A partir de 1960, contudo, tem lugar um movimento que visa reconciliar o direito e a economia para o estudo de efetivas soluções eficientes para a sociedade. De um lado, procura dotar a economia de maiores condições de influir na realidade, de outro, trazer de volta o direito de seu nível excessivo de abstração para dotá-lo de relevância prática, algo que se vinha, paulatinamente, perdendo.

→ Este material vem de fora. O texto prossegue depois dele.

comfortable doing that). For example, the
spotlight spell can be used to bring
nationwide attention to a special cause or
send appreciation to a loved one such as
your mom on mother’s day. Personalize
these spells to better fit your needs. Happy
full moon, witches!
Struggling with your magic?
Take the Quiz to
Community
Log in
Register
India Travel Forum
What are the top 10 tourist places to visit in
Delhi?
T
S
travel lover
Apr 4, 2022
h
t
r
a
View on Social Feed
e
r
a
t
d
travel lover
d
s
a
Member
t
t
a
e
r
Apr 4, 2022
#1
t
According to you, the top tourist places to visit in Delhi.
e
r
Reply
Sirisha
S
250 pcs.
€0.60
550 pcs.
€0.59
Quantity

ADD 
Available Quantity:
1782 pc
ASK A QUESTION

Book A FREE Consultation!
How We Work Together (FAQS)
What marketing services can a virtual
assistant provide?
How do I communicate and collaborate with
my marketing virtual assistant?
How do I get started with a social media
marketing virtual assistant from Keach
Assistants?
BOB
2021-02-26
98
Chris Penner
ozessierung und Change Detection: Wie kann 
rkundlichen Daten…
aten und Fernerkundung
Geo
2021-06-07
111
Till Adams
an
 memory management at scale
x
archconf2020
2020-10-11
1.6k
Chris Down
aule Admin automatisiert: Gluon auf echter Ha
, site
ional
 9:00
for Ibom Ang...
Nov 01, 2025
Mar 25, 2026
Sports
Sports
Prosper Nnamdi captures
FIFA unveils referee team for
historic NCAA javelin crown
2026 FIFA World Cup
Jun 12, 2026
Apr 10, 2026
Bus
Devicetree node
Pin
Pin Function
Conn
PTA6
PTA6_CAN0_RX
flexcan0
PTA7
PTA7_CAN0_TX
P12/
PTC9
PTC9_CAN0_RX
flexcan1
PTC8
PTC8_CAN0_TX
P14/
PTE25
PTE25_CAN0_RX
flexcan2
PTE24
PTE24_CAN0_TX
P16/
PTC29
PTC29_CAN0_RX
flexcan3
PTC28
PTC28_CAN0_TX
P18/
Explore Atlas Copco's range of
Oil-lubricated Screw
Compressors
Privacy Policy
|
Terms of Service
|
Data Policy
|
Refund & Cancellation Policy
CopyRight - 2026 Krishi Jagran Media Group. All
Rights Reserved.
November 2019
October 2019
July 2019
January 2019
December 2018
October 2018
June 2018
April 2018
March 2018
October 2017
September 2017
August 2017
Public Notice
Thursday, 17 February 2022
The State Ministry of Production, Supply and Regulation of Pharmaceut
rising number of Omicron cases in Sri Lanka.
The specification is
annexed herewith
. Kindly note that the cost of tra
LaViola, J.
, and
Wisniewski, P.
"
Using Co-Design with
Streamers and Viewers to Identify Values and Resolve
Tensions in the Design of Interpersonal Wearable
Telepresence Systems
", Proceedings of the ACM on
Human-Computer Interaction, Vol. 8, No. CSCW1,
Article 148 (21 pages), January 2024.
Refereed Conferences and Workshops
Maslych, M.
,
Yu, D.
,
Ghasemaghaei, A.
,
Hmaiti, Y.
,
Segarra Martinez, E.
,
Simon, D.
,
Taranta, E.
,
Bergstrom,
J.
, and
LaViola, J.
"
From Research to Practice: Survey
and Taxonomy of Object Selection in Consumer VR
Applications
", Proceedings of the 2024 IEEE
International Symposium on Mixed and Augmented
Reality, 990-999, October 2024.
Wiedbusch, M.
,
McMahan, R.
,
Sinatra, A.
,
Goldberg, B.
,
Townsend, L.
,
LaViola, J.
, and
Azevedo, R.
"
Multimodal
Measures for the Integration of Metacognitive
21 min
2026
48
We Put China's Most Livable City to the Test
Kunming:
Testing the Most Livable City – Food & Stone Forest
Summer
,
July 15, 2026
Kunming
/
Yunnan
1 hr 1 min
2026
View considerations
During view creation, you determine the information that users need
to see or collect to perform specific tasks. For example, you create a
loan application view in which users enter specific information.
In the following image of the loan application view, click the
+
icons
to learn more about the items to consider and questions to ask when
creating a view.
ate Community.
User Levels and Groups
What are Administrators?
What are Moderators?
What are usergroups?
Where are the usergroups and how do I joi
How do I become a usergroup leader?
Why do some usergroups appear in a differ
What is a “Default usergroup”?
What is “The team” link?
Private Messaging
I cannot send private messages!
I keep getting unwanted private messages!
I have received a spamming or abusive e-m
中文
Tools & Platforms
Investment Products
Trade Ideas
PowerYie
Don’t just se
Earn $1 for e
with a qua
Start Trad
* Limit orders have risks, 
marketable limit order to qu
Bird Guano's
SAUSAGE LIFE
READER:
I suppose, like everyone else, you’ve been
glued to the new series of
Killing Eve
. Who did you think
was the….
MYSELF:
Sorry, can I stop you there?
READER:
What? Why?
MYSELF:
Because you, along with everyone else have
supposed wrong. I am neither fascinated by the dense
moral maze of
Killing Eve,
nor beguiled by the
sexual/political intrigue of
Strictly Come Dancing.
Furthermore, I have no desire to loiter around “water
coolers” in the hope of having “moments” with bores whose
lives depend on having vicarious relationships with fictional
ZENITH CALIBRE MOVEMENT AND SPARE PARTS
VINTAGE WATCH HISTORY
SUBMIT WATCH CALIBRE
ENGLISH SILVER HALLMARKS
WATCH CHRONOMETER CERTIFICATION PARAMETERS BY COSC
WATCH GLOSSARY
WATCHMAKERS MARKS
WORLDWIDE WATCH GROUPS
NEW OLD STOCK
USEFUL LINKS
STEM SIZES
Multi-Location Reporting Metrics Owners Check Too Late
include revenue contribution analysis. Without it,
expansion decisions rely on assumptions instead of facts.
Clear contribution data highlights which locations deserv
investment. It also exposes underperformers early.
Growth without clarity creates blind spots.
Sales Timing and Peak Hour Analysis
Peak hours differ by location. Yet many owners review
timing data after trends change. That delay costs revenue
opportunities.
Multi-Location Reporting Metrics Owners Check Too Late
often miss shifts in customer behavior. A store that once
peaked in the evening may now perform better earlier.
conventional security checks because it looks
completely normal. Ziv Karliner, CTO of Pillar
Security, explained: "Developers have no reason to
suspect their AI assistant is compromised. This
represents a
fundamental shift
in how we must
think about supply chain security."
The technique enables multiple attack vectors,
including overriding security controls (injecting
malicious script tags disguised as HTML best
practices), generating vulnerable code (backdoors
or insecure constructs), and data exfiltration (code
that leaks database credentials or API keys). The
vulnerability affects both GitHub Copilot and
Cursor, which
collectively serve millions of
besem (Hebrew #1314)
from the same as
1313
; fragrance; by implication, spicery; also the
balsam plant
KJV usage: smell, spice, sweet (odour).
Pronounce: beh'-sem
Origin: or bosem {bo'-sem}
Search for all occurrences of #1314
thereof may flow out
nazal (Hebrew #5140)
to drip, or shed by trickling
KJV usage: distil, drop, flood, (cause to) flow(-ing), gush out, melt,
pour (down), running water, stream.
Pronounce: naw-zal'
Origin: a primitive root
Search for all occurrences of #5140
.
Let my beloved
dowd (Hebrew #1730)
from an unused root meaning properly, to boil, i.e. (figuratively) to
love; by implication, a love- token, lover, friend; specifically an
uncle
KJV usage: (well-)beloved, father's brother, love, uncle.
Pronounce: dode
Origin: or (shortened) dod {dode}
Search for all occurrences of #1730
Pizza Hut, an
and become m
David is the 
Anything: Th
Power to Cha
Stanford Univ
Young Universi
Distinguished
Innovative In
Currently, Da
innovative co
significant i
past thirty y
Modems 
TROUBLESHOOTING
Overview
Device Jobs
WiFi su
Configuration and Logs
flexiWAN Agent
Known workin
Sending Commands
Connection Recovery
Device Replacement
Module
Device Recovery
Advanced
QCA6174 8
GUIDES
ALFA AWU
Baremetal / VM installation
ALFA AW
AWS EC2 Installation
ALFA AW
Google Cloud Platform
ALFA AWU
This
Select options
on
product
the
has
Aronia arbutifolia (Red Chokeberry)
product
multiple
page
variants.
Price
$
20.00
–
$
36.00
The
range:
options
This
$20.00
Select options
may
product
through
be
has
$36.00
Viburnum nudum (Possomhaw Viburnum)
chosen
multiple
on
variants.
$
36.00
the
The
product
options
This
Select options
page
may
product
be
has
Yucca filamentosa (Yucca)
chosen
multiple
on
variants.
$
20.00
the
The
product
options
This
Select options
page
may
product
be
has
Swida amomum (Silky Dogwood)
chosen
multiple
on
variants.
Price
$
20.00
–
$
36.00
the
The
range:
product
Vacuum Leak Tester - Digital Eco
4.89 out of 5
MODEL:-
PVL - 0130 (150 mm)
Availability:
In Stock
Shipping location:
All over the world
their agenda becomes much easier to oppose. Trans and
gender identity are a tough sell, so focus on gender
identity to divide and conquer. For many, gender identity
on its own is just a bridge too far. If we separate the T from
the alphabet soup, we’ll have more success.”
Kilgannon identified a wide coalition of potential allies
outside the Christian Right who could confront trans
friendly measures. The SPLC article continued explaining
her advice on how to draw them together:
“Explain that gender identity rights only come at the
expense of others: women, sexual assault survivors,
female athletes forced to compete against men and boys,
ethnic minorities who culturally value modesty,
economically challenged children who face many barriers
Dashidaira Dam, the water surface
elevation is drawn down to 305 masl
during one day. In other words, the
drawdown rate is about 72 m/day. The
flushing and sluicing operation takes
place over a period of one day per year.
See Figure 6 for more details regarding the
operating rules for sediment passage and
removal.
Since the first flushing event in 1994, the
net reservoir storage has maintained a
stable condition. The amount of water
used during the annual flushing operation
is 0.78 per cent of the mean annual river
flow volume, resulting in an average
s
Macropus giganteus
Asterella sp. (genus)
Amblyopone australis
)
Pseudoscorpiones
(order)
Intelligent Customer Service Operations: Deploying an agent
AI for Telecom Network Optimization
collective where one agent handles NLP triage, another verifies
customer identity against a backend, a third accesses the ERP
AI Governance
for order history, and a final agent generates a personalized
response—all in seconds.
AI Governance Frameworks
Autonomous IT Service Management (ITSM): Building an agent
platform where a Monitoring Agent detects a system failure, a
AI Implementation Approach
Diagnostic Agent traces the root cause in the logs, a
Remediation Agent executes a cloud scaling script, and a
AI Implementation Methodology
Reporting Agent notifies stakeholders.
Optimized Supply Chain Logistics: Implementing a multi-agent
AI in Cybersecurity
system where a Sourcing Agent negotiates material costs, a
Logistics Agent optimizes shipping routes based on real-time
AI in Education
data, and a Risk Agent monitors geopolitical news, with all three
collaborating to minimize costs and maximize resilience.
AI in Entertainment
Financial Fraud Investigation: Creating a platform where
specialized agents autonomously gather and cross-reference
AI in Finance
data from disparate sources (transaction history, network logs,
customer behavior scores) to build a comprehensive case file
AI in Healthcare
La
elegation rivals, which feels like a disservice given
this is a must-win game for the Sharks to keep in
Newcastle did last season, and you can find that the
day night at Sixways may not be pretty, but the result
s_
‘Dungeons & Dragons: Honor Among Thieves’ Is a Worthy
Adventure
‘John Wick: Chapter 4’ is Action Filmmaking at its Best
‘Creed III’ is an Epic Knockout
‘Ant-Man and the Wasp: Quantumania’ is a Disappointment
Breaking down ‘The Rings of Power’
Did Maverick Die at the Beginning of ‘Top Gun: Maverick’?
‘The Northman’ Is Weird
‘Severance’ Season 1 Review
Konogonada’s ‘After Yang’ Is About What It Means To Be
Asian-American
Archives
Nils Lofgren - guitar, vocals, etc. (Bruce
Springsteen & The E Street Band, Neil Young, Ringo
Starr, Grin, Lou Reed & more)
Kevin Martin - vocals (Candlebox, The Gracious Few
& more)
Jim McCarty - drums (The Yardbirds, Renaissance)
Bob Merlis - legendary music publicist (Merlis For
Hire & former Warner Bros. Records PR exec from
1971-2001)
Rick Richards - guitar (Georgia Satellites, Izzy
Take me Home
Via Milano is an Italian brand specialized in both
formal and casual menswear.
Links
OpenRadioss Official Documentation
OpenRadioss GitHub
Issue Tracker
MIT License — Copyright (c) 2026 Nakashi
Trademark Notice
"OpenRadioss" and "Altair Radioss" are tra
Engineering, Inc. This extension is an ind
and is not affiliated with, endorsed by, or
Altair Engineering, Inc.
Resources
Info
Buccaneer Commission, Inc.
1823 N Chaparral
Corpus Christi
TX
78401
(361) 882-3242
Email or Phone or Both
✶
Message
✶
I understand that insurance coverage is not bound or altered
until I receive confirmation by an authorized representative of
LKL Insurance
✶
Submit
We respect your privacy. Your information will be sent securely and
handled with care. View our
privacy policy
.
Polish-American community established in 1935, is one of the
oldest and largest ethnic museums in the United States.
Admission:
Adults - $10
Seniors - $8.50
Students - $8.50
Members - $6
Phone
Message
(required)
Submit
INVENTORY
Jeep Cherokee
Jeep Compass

O reencontro entre o direito e a economia surge a partir da década de 1960, tendo sido o marco dessa reconciliação a publicação do artigo “The Problem of Social Cost”, de autoria do economista Ronald Coase, no prestigioso “Journal of Law and Economics”, periódico editado pela Universidade de Chicago[64].Cinco meses depois, foi publicado o artigo “Some Thoughts on Risk Distribution and the Law of Torts”,no “The Yale Law Journal”,de autoriade Guido Calabresi[65], tido como “o primeiro esforço sistemático feito por um jurista para analisar a lei dos torts do ponto de vista econômico”[66].

O movimento é consolidado com a publicação, em 1973, da obra “Economic Analysis of Law”, de autoria de Richard Posner, considerado o primeiro tratado da área, que reuniu as principais teses da tendência predominante polarizada na Escola de Chicago[67]. Sua relevância consistiu na sistematização geral e aplicação das ferramentas da disciplina a um vasto número de ramos do direito, indo além daqueles já normalmente associados à economia. Sua proposta foi explicar a natureza das doutrinas legais a partir do conceito de eficiência econômica, ainda que as mesmas carecessem de fundamentação econômica explícita[68].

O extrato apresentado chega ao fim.